A higher level of the inflammation marker myeloperoxidase (MPO) in circulating blood increases the risk of death from a range of disorders, a new study published in the journal PLOS One shows, with the risk of death nearly 10 times higher over a five-year period in patients in the study with the highest levels of MPO compared to those with the lowest levels.
The study, conducted by researchers from Quest Diagnostics, MD Value in Prevention (MDVIP), and Harvard Medical School was based on de-identified clinical data provided by the Quest Cardiometabolic Center of Excellence at Cleveland HeartLab from 3,700 patients under the care of MDVIP-affiliated physicians.
MPO, a marker of chronic inflammation, has been linked with mortality from cardiovascular disease; this study is the first to show an association of MPO with mortality from other diseases.
However, the researchers theorize that elevated MPO levels are not themselves the cause of the higher mortality risk; instead, high MPO is a signifier of changes in the body caused or aggravated by chronic inflammation that raise the risk of death from a range of disorders including but not limited to cardiovascular disease.
The researchers randomly selected 3,700 patients (mean age 66.5 years; 65% female), with data on age, sex, and laboratory results from 2011 through 2015 for MPO and other markers, including low-density cholesterol (LDL-C) and the diabetes marker hemoglobin A1c (HbA1c).
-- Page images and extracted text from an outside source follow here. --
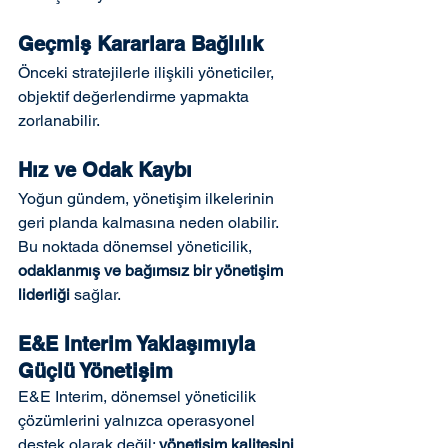
Geçmiş Kararlara Bağlılık
Önceki stratejilerle ilişkili yöneticiler, 
objektif değerlendirme yapmakta 
zorlanabilir.
Hız ve Odak Kaybı
Yoğun gündem, yönetişim ilkelerinin 
geri planda kalmasına neden olabilir.
Bu noktada dönemsel yöneticilik, 
odaklanmış ve bağımsız bir yönetişim 
liderliği
 sağlar.
E&E Interim Yaklaşımıyla 
Güçlü Yönetişim
E&E Interim, dönemsel yöneticilik 
çözümlerini yalnızca operasyonel 
destek olarak değil; 
yönetişim kalitesini 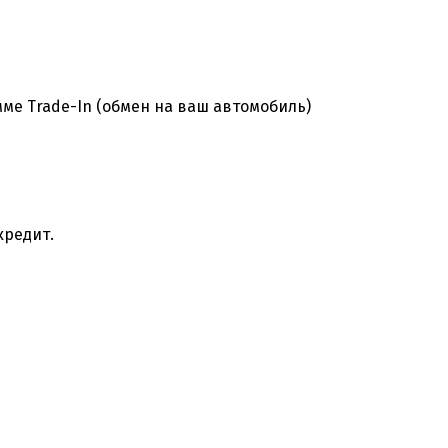
ме Trade-In (обмен на ваш автомобиль)
кредит.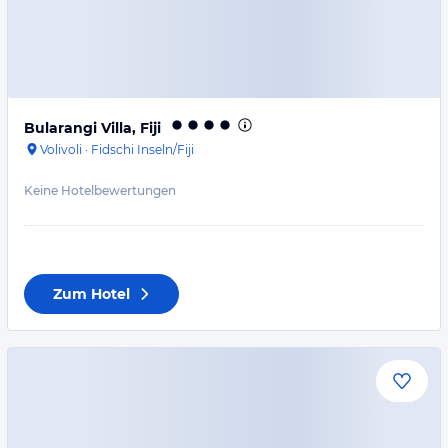
Bularangi Villa, Fiji
Volivoli
·
Fidschi Inseln/Fiji
Keine Hotelbewertungen
Zum Hotel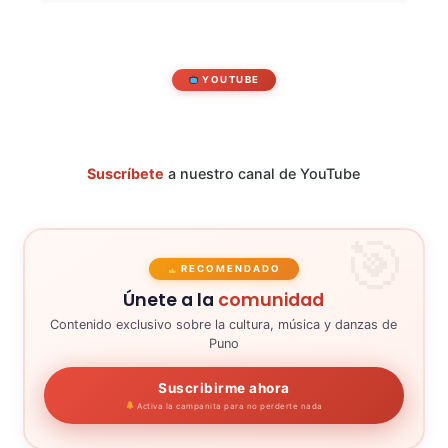
YOUTUBE
Suscríbete
a nuestro canal de YouTube
RECOMENDADO
Únete a la
comunidad
Contenido exclusivo sobre la cultura, música y danzas de
Puno
Suscribirme ahora
Activa la campanita para no perderte nada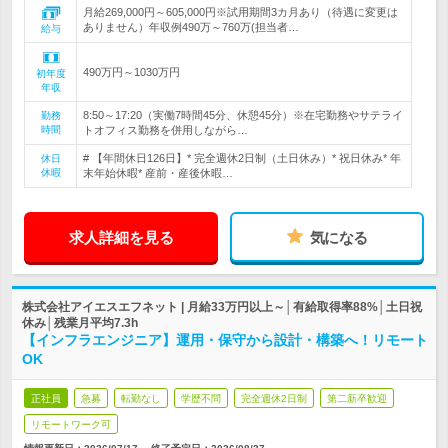
月給269,000円～605,000円※試用期間3カ月あり（待遇に変更は
ありません）年収例490万～760万(担当者…
給与
490万円～1030万円
初年度
年収
8:50～17:20（実働7時間45分、休憩45分）※在宅勤務やサテライ
勤務
時間
トオフィス勤務を併用しながら…
# 【年間休日126日】* 完全週休2日制（土日休み）* 祝日休み* 年
休日
休暇
末年始休暇* 産前・産後休暇…
求人詳細を見る
気になる
株式会社アイエスエフネット | 月給33万円以上～│有給取得率88%│土日祝
休み│残業月平均7.3h
【インフラエンジニア】運用・保守から設計・構築へ！リモート
OK
正社員
急募
転勤なし
学歴不問
完全週休2日制
第二新卒歓迎
リモートワーク可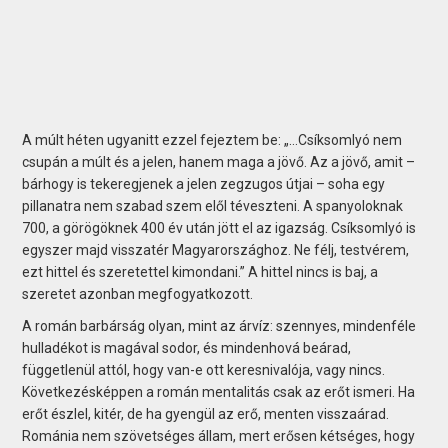
A múlt héten ugyanitt ezzel fejeztem be: „…Csíksomlyó nem
csupán a múlt és a jelen, hanem maga a jövő. Az a jövő, amit –
bárhogy is tekeregjenek a jelen zegzugos útjai – soha egy
pillanatra nem szabad szem elől téveszteni. A spanyoloknak
700, a görögöknek 400 év után jött el az igazság. Csíksomlyó is
egyszer majd visszatér Magyarországhoz. Ne félj, testvérem,
ezt hittel és szeretettel kimondani.” A hittel nincs is baj, a
szeretet azonban megfogyatkozott.
A román barbárság olyan, mint az árvíz: szennyes, mindenféle
hulladékot is magával sodor, és mindenhová beárad,
függetlenül attól, hogy van-e ott keresnivalója, vagy nincs.
Következésképpen a román mentalitás csak az erőt ismeri. Ha
erőt észlel, kitér, de ha gyengül az erő, menten visszaárad.
Románia nem szövetséges állam, mert erősen kétséges, hogy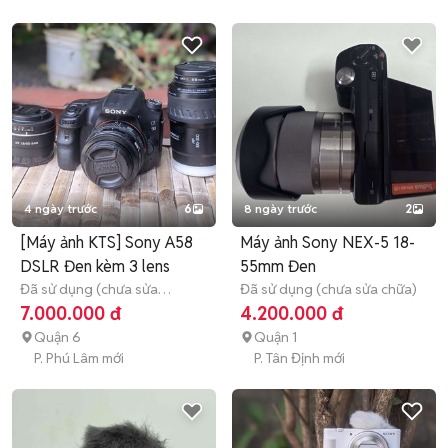
4 ngày trước
6
8 ngày trước
2
[Máy ảnh KTS] Sony A58
Máy ảnh Sony NEX-5 18-
DSLR Đen kèm 3 lens
55mm Đen
Đã sử dụng (chưa sửa
Đã sử dụng (chưa sửa chữa)
chữa)
3 tháng
7.000.000 đ
4.200.000 đ
Quận 6
Quận 1
P. Phú Lâm mới
P. Tân Định mới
The data also included information on any major acute cardiovascular events such as myocardial infarction or stroke. The study group had a prior myocardial infarction rate of 2.4%, which was relatively low risk. Over the study period, 356 patients had died; the dates and causes of death was included for these patients.
Death rates per 1,000 patient years five years from the first MPO level measurement were 2 for low levels, 15 for moderate levels, and 21 for high levels. Cardiovascular events were the leading cause of death in patients with high MPO levels (23.7%), with cancer the second leading cause (18.7%). Liver, renal, respiratory, and central nervous disorders (i.e., Parkinson's disease and multiple sclerosis) combined were responsible for 20.9% of deaths. Of the remaining deaths among patients with high MPO levels, 15.8% were due to Alzheimer’s dementia or old age (as defined by the treating physician) and 11.2% were due to sepsis.
Even after the researchers adjusted for age, sex, prior cardiovascular events, baseline HbA1c, and baseline LDL-C, the correlation of elevated MPO with risk of death remained significant. Furthermore, patients in the study who lowered their MPO by 100 pmol/L reduced their mortality by 5% over five years. It was noted that Quest and MDVIP researchers had previously demonstrated that after physicians had tested MPO levels in patients and recommended changes in areas such as nutrition, exercise and sleep, and medication, the prevalence of elevated MPO levels declined from 20% to less than 5% five years later, suggesting that the changes made had positive effects on inflammation and consequently their MPO levels.